| name | agent-platform-model-registry |
| description | Agent Platform Model Registry Management. Use when you need to upload, list, describe, update, or delete machine learning models (and their versions) in the Agent Platform Model Registry. Don't use for model training, model deployment to endpoints, or managing non-Agent Platform models. |
Agent Platform Model Registry Management
Overview
This skill provides instructions for managing machine learning models in the
Agent Platform Model Registry. It covers listing models, describing model
details, uploading new models or versions, updating metadata, and deleting
models.
Safety & Confirmation Tiers (CRITICAL)
Before executing any commands on behalf of the user, you MUST adhere to the
following safety tiers based on the action requested:
- Tier R: Read-only (
list, describe, get)
- No confirmation needed. Execute immediately to gather information.
- Tier M: Mutating & Reversible (
upload, update)
- Requires interactive confirmation with 'Yes'/'No' options. The
confirmation prompt MUST contain the exact, literal command string
with all required flags (e.g.
--region=us-central1,
--display-name="...") — natural-language paraphrases are NOT
sufficient.
- Same-turn restriction: NEVER execute the command in the same turn
as presenting the confirmation prompt. Stop and wait for the user's
reply; only execute after explicit 'Yes' / approval.
- Tier D: Destructive & Irreversible (
delete)
- Requires explicit typed confirmation (e.g. "I confirm" or "Yes,
delete it"). Ask for confirmation IMMEDIATELY — before any pre-flight
checks (don't check if the model is deployed to endpoints first).
- Same-turn restriction: NEVER execute in the same turn as asking
for typed confirmation. Wait for the user to reply in a new turn.
Phase 0: Environment Setup
CRITICAL: Before running any commands, you MUST ensure the environment is
correctly initialized by following these steps:
- Google Cloud Authentication: Authenticate with your Google Cloud
credentials and configure active Application Default Credentials (ADC) for
Agent Platform access:
gcloud auth login
gcloud auth application-default login
- Set Project: Configure the active project for subsequent commands:
gcloud config set project $PROJECT_ID
- Region: Always specify
--region=$LOCATION_ID on each command below.
Do NOT use global.
1. Listing Models (Tier R)
Use this command to discover existing models in the registry and retrieve their
numeric IDs. No confirmation is required.
gcloud ai models list \
--region=$LOCATION_ID
2. Describing a Model (Tier R)
Retrieve the full metadata for a specific model or version. No confirmation is
required.
gcloud ai models describe $MODEL_ID \
--region=$LOCATION_ID
To target a specific version:
gcloud ai models describe ${MODEL_ID}@${VERSION_ID} \
--region=$LOCATION_ID
3. Uploading a Model (Tier M)
Register a new model or a new version of an existing model. This is a
long-running operation.
Action requires an inline confirmation card before proceeding.
Example: Uploading a Custom Model
gcloud ai models upload \
--region=$LOCATION_ID \
--display-name="my-custom-model" \
--container-image-uri="gcr.io/my-project/my-model:latest" \
--artifact-uri="gs://my-bucket/path/to/artifacts"
[!IMPORTANT] This is a Tier M operation — see [Safety & Confirmation Tiers]
above.
To upload a new version of an existing model, use the --parent-model flag or
specify the parent model ID.
4. Updating a Model (Tier M)
Update metadata fields like display name, description, or labels.
Action requires an inline confirmation card before proceeding.

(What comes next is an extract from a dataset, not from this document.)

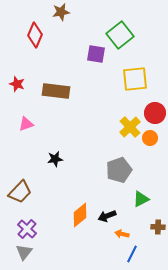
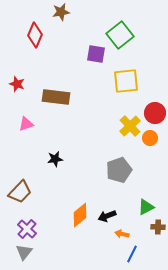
yellow square: moved 9 px left, 2 px down
brown rectangle: moved 6 px down
yellow cross: moved 1 px up
green triangle: moved 5 px right, 8 px down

gcloud ai models update $MODEL_ID \
--region=$LOCATION_ID \
--display-name="new-display-name" \
--description="Updated description"
[!IMPORTANT] This is a Tier M operation — see [Safety & Confirmation Tiers]
above.
5. Deleting a Model (Tier D)
Permanently delete a Model and all its versions.
Action requires explicit typed confirmation before proceeding.
gcloud ai models delete $MODEL_ID \
--region=$LOCATION_ID
[!WARNING] This operation is irreversible. All model versions must be
undeployed from all Endpoints before deletion.